Assignment —
Set the data below down again, exactly, with every picture left out.

────────

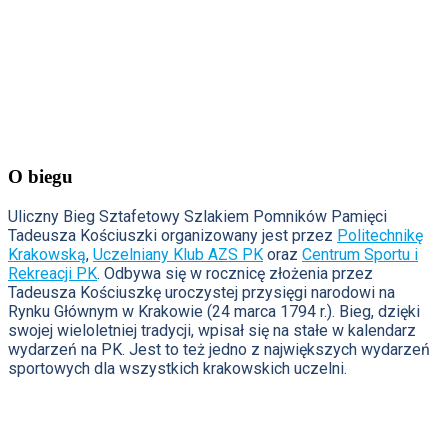
O biegu
Uliczny Bieg Sztafetowy Szlakiem Pomników Pamięci
Tadeusza Kościuszki organizowany jest przez
Politechnikę
Krakowską
,
Uczelniany Klub AZS PK
oraz
Centrum Sportu i
Rekreacji PK
. Odbywa się w rocznicę złożenia przez
Tadeusza Kościuszkę uroczystej przysięgi narodowi na
Rynku Głównym w Krakowie (24 marca 1794 r.). Bieg, dzięki
swojej wieloletniej tradycji, wpisał się na stałe w kalendarz
wydarzeń na PK. Jest to też jedno z największych wydarzeń
sportowych dla wszystkich krakowskich uczelni.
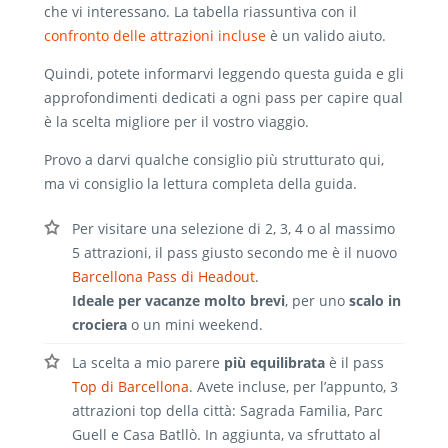
che vi interessano. La tabella riassuntiva con il
confronto delle attrazioni incluse
è un valido aiuto.
Quindi, potete informarvi leggendo questa guida e gli
approfondimenti dedicati a ogni pass per capire qual
è la scelta migliore per il vostro viaggio.
Provo a darvi qualche consiglio più strutturato qui,
ma vi consiglio la lettura completa della guida.
Per visitare una selezione di 2, 3, 4 o al massimo
5 attrazioni, il pass giusto secondo me è il nuovo
Barcellona Pass di Headout
.
Ideale per vacanze molto brevi
, per uno
scalo in
crociera
o un mini weekend.
La scelta a mio parere
più equilibrata
è il pass
Top di Barcellona
. Avete incluse, per l’appunto, 3
attrazioni top della città: Sagrada Familia, Parc
Guell e Casa Batllò. In aggiunta, va sfruttato al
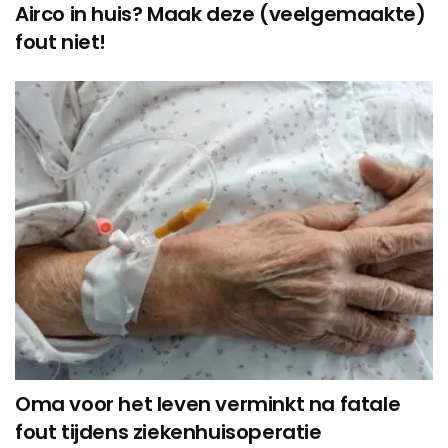
Airco in huis? Maak deze (veelgemaakte)
fout niet!
Oma voor het leven verminkt na fatale
fout tijdens ziekenhuisoperatie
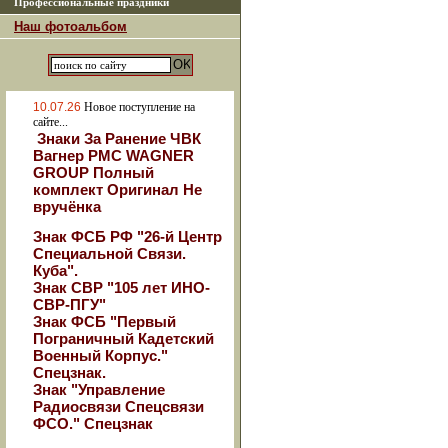
Профессиональные праздники
Наш фотоальбом
10.07.26
Новое поступление на
сайте...
Знаки За Ранение ЧВК
Вагнер РМС WAGNER
GROUP Полный
комплект Оригинал Не
вручёнка
Знак ФСБ РФ "26-й Центр
Специальной Связи.
Куба".
Знак СВР "105 лет ИНО-
СВР-ПГУ"
Знак ФСБ "Первый
Пограничный Кадетский
Военный Корпус."
Спецзнак.
Знак "Управление
Радиосвязи Спецсвязи
ФСО." Спецзнак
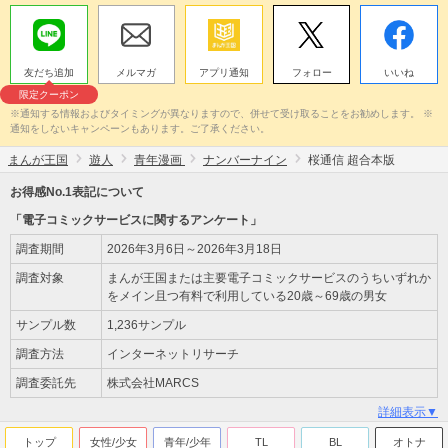
友だち追加
メルマガ
アプリ通知
フォロー
いいね
限定クーポン
※通知する情報およびタイミングが異なりますので、併せて受け取ることをお勧めします。 ※
通知をしないキャンペーンもあります。ご了承ください。
まんが王国
遊人
青年漫画
ナンバーナイン
桜通信 超合本版
お得感No.1表記について
「電子コミックサービスに関するアンケート」
調査期間
2026年3月6日～2026年3月18日
調査対象
まんが王国または主要電子コミックサービスのうちいずれか
をメイン且つ有料で利用している20歳～69歳の男女
サンプル数
1,236サンプル
調査方法
インターネットリサーチ
調査委託先
株式会社MARCS
詳細表示▼
トップ
女性/少女
青年/少年
TL
BL
オトナ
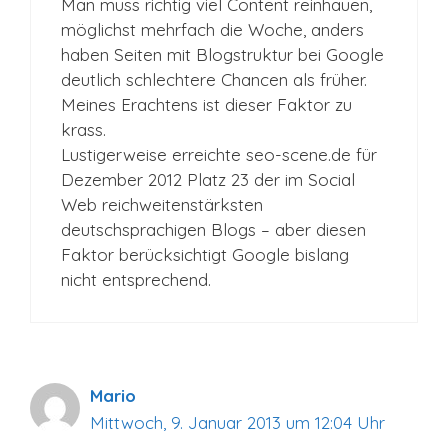
Man muss richtig viel Content reinhauen,
möglichst mehrfach die Woche, anders
haben Seiten mit Blogstruktur bei Google
deutlich schlechtere Chancen als früher.
Meines Erachtens ist dieser Faktor zu
krass.
Lustigerweise erreichte seo-scene.de für
Dezember 2012 Platz 23 der im Social
Web reichweitenstärksten
deutschsprachigen Blogs – aber diesen
Faktor berücksichtigt Google bislang
nicht entsprechend.
Mario
Mittwoch, 9. Januar 2013 um 12:04 Uhr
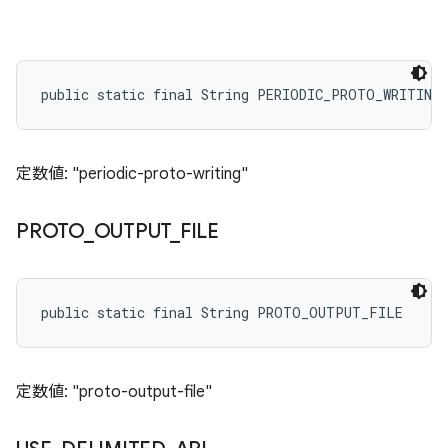
public static final String PERIODIC_PROTO_WRITING
定数値: "periodic-proto-writing"
PROTO
_
OUTPUT
_
FILE
public static final String PROTO_OUTPUT_FILE
定数値: "proto-output-file"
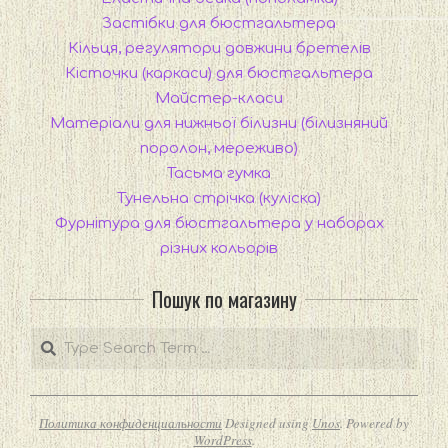
Застібки для бюстгальтера
Кільця, регулятори довжини бретелів
Кісточки (каркаси) для бюстгальтера
Майстер-класи
Матеріали для нижньої білизни (білизняний
поролон, мереживо)
Тасьма гумка
Тунельна стрічка (куліска)
Фурнітура для бюстгальтера у наборах
різних кольорів
Пошук по магазину
Search
Политика конфиденциальности
Designed using
Unos
. Powered by
WordPress
.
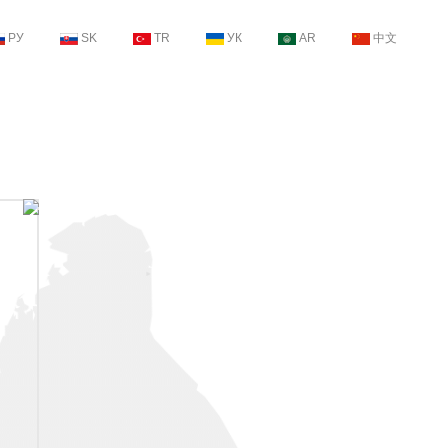
РУ
SK
TR
УК
AR
中文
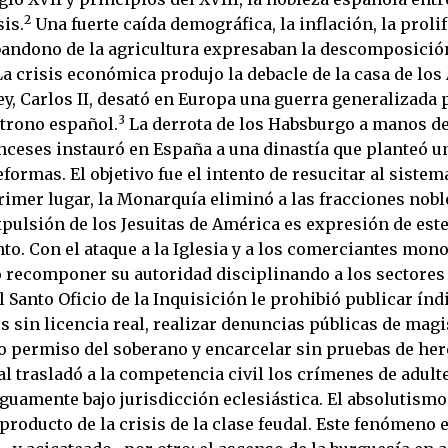
2
is.
Una fuerte caída demográfica, la inflación, la proli
abandono de la agricultura expresaban la descomposició
a crisis económica produjo la debacle de la casa de los 
y, Carlos II, desató en Europa una guerra generalizada 
3
 trono español.
La derrota de los Habsburgo a manos de
nceses instauró en España a una dinastía que planteó u
formas. El objetivo fue el intento de resucitar al sistem
rimer lugar, la Monarquía eliminó a las fracciones nob
xpulsión de los Jesuitas de América es expresión de est
o. Con el ataque a la Iglesia y a los comerciantes mon
ó recomponer su autoridad disciplinando a los sectore
 Santo Oficio de la Inquisición le prohibió publicar índ
 sin licencia real, realizar denuncias públicas de magi
io permiso del soberano y encarcelar sin pruebas de her
eal trasladó a la competencia civil los crímenes de adult
iguamente bajo jurisdicción eclesiástica. El absolutism
 producto de la crisis de la clase feudal. Este fenómeno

────────

Task solution —
O biegu
Uliczny Bieg Sztafetowy Szlakiem Pomników Pamięci
Tadeusza Kościuszki organizowany jest przez
Politechnikę
Krakowską
,
Uczelniany Klub AZS PK
oraz
Centrum Sportu i
Rekreacji PK
. Odbywa się w rocznicę złożenia przez
Tadeusza Kościuszkę uroczystej przysięgi narodowi na
Rynku Głównym w Krakowie (24 marca 1794 r.). Bieg, dzięki
swojej wieloletniej tradycji, wpisał się na stałe w kalendarz
wydarzeń na PK. Jest to też jedno z największych wydarzeń
sportowych dla wszystkich krakowskich uczelni.
che vi interessano. La tabella riassuntiva con il
confronto delle attrazioni incluse
è un valido aiuto.
Quindi, potete informarvi leggendo questa guida e gli
approfondimenti dedicati a ogni pass per capire qual
è la scelta migliore per il vostro viaggio.
Provo a darvi qualche consiglio più strutturato qui,
ma vi consiglio la lettura completa della guida.
Per visitare una selezione di 2, 3, 4 o al massimo
5 attrazioni, il pass giusto secondo me è il nuovo
Barcellona Pass di Headout
.
Ideale per vacanze molto brevi
, per uno
scalo in
crociera
o un mini weekend.
La scelta a mio parere
più equilibrata
è il pass
Top di Barcellona
. Avete incluse, per l’appunto, 3
attrazioni top della città: Sagrada Familia, Parc
Guell e Casa Batllò. In aggiunta, va sfruttato al
Airco in huis? Maak deze (veelgemaakte)
fout niet!
Oma voor het leven verminkt na fatale
fout tijdens ziekenhuisoperatie
Профессиональные праздники
Наш фотоальбом
10.07.26
Новое поступление на
сайте...
Знаки За Ранение ЧВК
Вагнер РМС WAGNER
GROUP Полный
комплект Оригинал Не
вручёнка
Знак ФСБ РФ "26-й Центр
Специальной Связи.
Куба".
Знак СВР "105 лет ИНО-
СВР-ПГУ"
Знак ФСБ "Первый
Пограничный Кадетский
Военный Корпус."
Спецзнак.
Знак "Управление
Радиосвязи Спецсвязи
ФСО." Спецзнак
友だち追加
メルマガ
アプリ通知
フォロー
いいね
限定クーポン
※通知する情報およびタイミングが異なりますので、併せて受け取ることをお勧めします。 ※
通知をしないキャンペーンもあります。ご了承ください。
まんが王国
遊人
青年漫画
ナンバーナイン
桜通信 超合本版
お得感No.1表記について
「電子コミックサービスに関するアンケート」
調査期間
2026年3月6日～2026年3月18日
調査対象
まんが王国または主要電子コミックサービスのうちいずれか
をメイン且つ有料で利用している20歳～69歳の男女
サンプル数
1,236サンプル
調査方法
インターネットリサーチ
調査委託先
株式会社MARCS
詳細表示▼
トップ
女性/少女
青年/少年
TL
BL
オトナ
Man muss richtig viel Content reinhauen,
möglichst mehrfach die Woche, anders
haben Seiten mit Blogstruktur bei Google
deutlich schlechtere Chancen als früher.
Meines Erachtens ist dieser Faktor zu
krass.
Lustigerweise erreichte seo-scene.de für
Dezember 2012 Platz 23 der im Social
Web reichweitenstärksten
deutschsprachigen Blogs – aber diesen
Faktor berücksichtigt Google bislang
nicht entsprechend.
Mario
Mittwoch, 9. Januar 2013 um 12:04 Uhr
public static final String PERIODIC_PROTO_WRITING
定数値: "periodic-proto-writing"
PROTO
_
OUTPUT
_
FILE
public static final String PROTO_OUTPUT_FILE
定数値: "proto-output-file"
Застібки для бюстгальтера
Кільця, регулятори довжини бретелів
Кісточки (каркаси) для бюстгальтера
Майстер-класи
Матеріали для нижньої білизни (білизняний
поролон, мереживо)
Тасьма гумка
Тунельна стрічка (куліска)
Фурнітура для бюстгальтера у наборах
різних кольорів
Пошук по магазину
Search
Политика конфиденциальности
Designed using
Unos
. Powered by
WordPress
.
РУ
SK
TR
УК
AR
中文
2
is.
Una fuerte caída demográfica, la inflación, la proli
abandono de la agricultura expresaban la descomposició
a crisis económica produjo la debacle de la casa de los 
y, Carlos II, desató en Europa una guerra generalizada 
3
 trono español.
La derrota de los Habsburgo a manos de
nceses instauró en España a una dinastía que planteó u
formas. El objetivo fue el intento de resucitar al sistem
rimer lugar, la Monarquía eliminó a las fracciones nob
xpulsión de los Jesuitas de América es expresión de est
o. Con el ataque a la Iglesia y a los comerciantes mon
ó recomponer su autoridad disciplinando a los sectore
 Santo Oficio de la Inquisición le prohibió publicar índ
 sin licencia real, realizar denuncias públicas de magi
io permiso del soberano y encarcelar sin pruebas de her
eal trasladó a la competencia civil los crímenes de adult
iguamente bajo jurisdicción eclesiástica. El absolutism
 producto de la crisis de la clase feudal. Este fenómeno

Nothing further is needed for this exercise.